Apparently the fault of the '89 earthquake , when sea lions were swept up and deposited in the San Francisco Bay. The ice waters welcomed them, and then so did the city. They are very happy, and it is the strangest thing for tourists, but impressive nonetheless. They are found at Pier 39.
One of my favorite sites in San Francisco. There's a lovely gazebo barely noticeable from afar, and at the top of the hill there is a beautiful grove. One one side, the skyline of San Francisco stretches out. On the other, Victorian houses comprise a picture of the city. This is a special place that you have to go to, though its not in the guide books.
The most symbolic of San Francisco attractions is definitely the Golden Gate Bridge, so if you're wondering what to do in San Francisco, the first on your list should be a visit to take in the views. Its 1280 meters of road linking the peninsula from San Francisco to Southern Marin and can be crossed on foot via the pedestrian lane, by bike in the separate cycling lane, and by car in one of the other 6 lanes designated for cars. The view of San Francisco Bay from the bridge is amazing and is one of the most picturesque places to visit in San Francisco.
One of the other interesting things to do in San Francisco is visiting the world famous Alcatraz Prison. Known for its history and the many films based there, this jail located on the island of the same name is one of the most important attractions in San Francisco and you can find a variety of daily tours. To get there, you have to take a boat at Fisherman's Wharf.

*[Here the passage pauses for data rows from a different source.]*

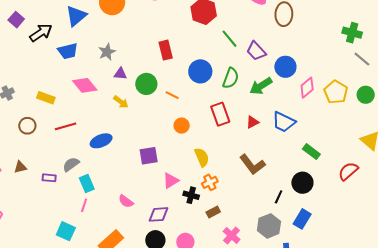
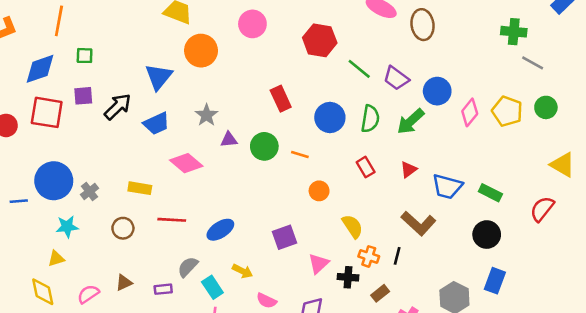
purple square: (16, 20) -> (83, 96), turned -35
yellow arrow: (121, 102) -> (243, 271), moved
red rectangle: (220, 114) -> (366, 167), size x0.7
blue trapezoid: (284, 122) -> (447, 186), moved
red line: (66, 126) -> (172, 220), turned 30
orange cross: (210, 182) -> (369, 256), turned -35
black line: (279, 197) -> (397, 256), moved

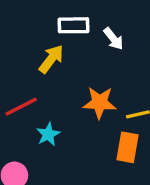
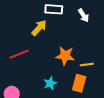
white arrow: (113, 39) -> (84, 15), moved
cyan star: (48, 134) -> (50, 83), moved

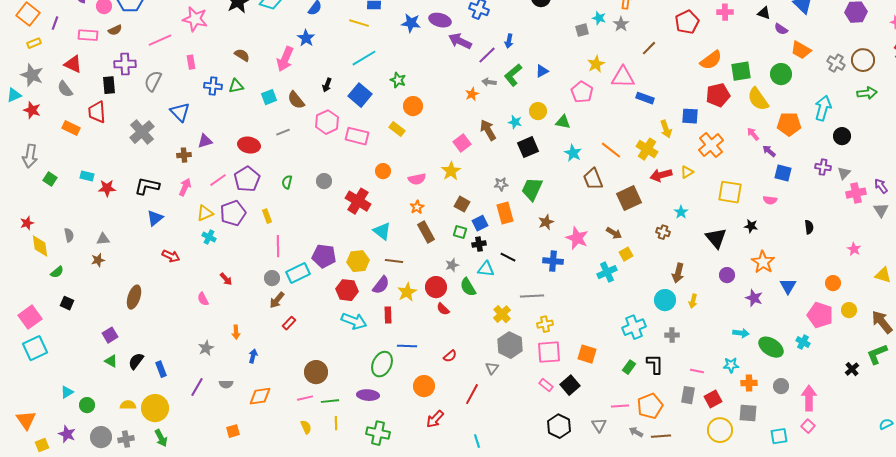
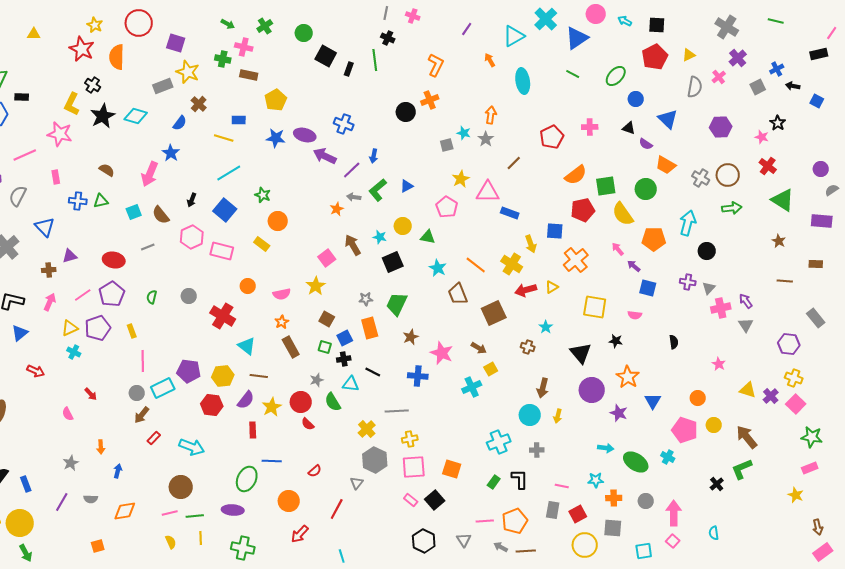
purple circle: (727, 275) -> (592, 390), size x1.6
cyan arrow: (354, 321) -> (192, 447), moved
cyan semicircle: (886, 424) -> (714, 533), moved, turned -72

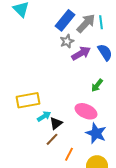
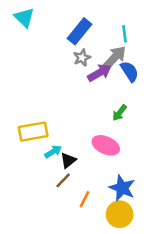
gray arrow: (86, 23) -> (115, 58), moved
blue star: (96, 133) -> (122, 188), moved

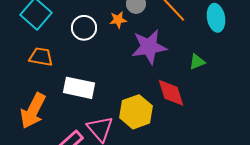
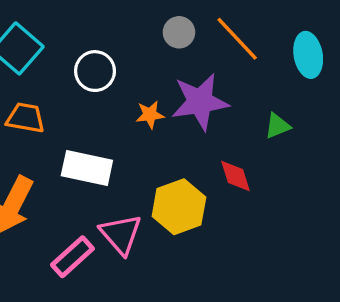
orange star: (118, 20) -> (150, 115), moved
red diamond: (171, 93) -> (236, 176), size x0.7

Does Lombard Street ring a bell? It's the street that's most often seen on television. It's so steep and curvy, it's scary! Make sure you check it out because a photo-op on the world's curviest streets definitely makes it one of the most iconic things to see in San Francisco.
More stuff to do in San Francisco includes visiting prominent neighborhoods like Chinatown, the Castro, or Alamo Square which house many of the top sights in San Francisco. In short, there are tons of fun San Francisco activities, as you'd expect from one of the most popular and well-known American cities.